Worth noting as much as the content is the form: Rosa B. is clearly designed for online reading, and takes advantages of the affordances of the web; it’s nice to see texts on reading that have been designed by someone who thinks about how they’ll be read. Texts overlap and intersect with other texts and illustrations; long filmed interviews mix with text amiably.

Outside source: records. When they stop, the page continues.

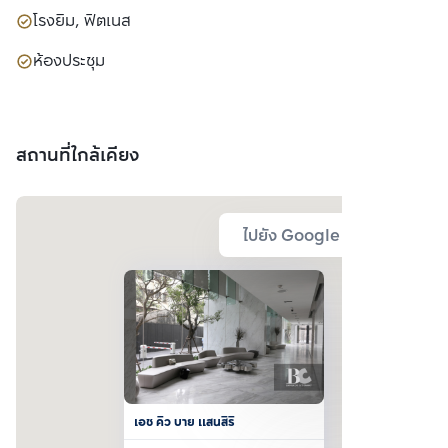
โรงยิม, ฟิตเนส
ห้องประชุม
สถานที่ใกล้เคียง
ไปยัง Google Map
เอช คิว บาย แสนสิริ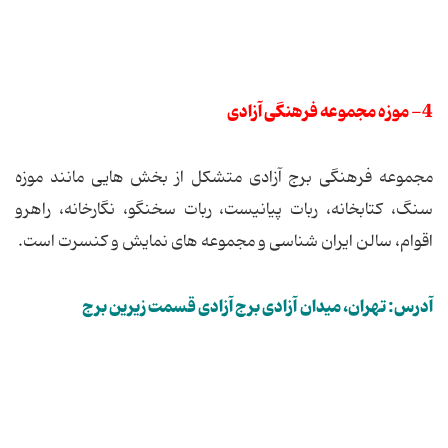
4- موزه مجموعه فرهنگی آزادی
مجموعه فرهنگی برج آزادی متشکل از بخش هایی مانند موزه
سنگ، کتابخانه، ربات پیانیست، ربات سخنگو، نگارخانه، راهرو
اقوام، سالن ایران شناسی و مجموعه‌ های نمایش و کنسرت است.
آدرس: تهران، میدان آزادی برج آزادی قسمت زیرین برج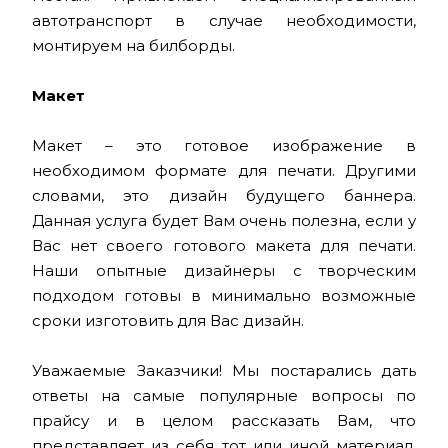
автотранспорт в случае необходимости,
монтируем на билборды.
Макет
Макет – это готовое изображение в
необходимом формате для печати. Другими
словами, это дизайн будущего баннера.
Данная услуга будет Вам очень полезна, если у
Вас нет своего готового макета для печати.
Наши опытные дизайнеры с творческим
подходом готовы в минимально возможные
сроки изготовить для Вас дизайн.
Уважаемые Заказчики! Мы постарались дать
ответы на самые популярные вопросы по
прайсу и в целом рассказать Вам, что
представляет из себя тот или иной материал,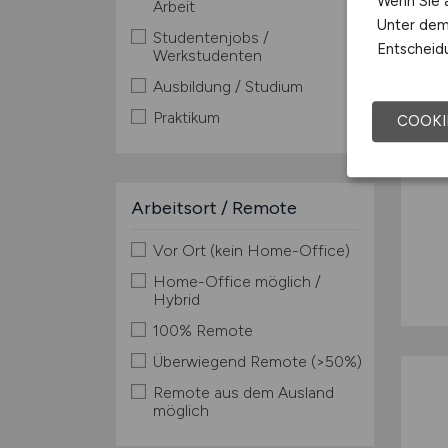
Wenn Sie a
Arbeit
Unter dem 
Studentenjobs /
Entscheidu
Werkstudenten
Ausbildung / Studium
Praktikum
COOKI
Arbeitsort / Remote
Vor Ort (kein Home-Office)
Home-Office möglich /
Hybrid
100% Remote
Überwiegend Remote (>50%)
Remote aus dem Ausland
möglich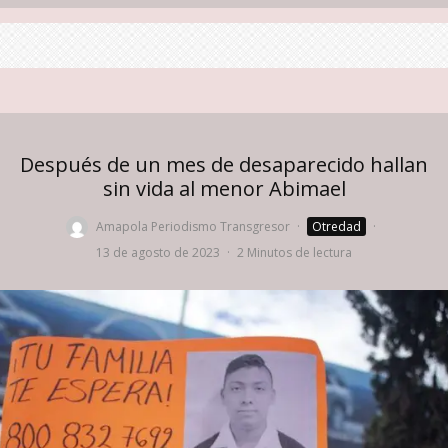
Después de un mes de desaparecido hallan
sin vida al menor Abimael
Amapola Periodismo Transgresor
·
Otredad
·
13 de agosto de 2023
·
2 Minutos de lectura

The layering reminds me of synthetic Cubist collage, particularly ones in which bits of newspaper are layered with fragments of drawing and other materials. I suppose that might be an easy connection for a French art institute to make. What’s fascinating, though, is that the visual layering at Rosa B makes reading the various components of a mutimedia article easier, whereas Cubist collage was intended, I think, to problematize the reading of the object. I don’t mean that Cubism was difficult for its own sake, but that it wanted to shock readers/viewers out of their habitual modes so they’d form a differently conceived understanding of the object. The digital medium is more malleable in that you can see through to the individual elements of the digital-page collage and bring them out in their entirety while keeping the whole in sight.
I was going to say something else about how Cubist explorations of the material media paved the way for these kinds of digital media, but that’s a huge historical generalization to make and for some reason this is sounding really trite to me. I feel like there’s a LOT more to say but it’s not coming out at the moment. Oh well.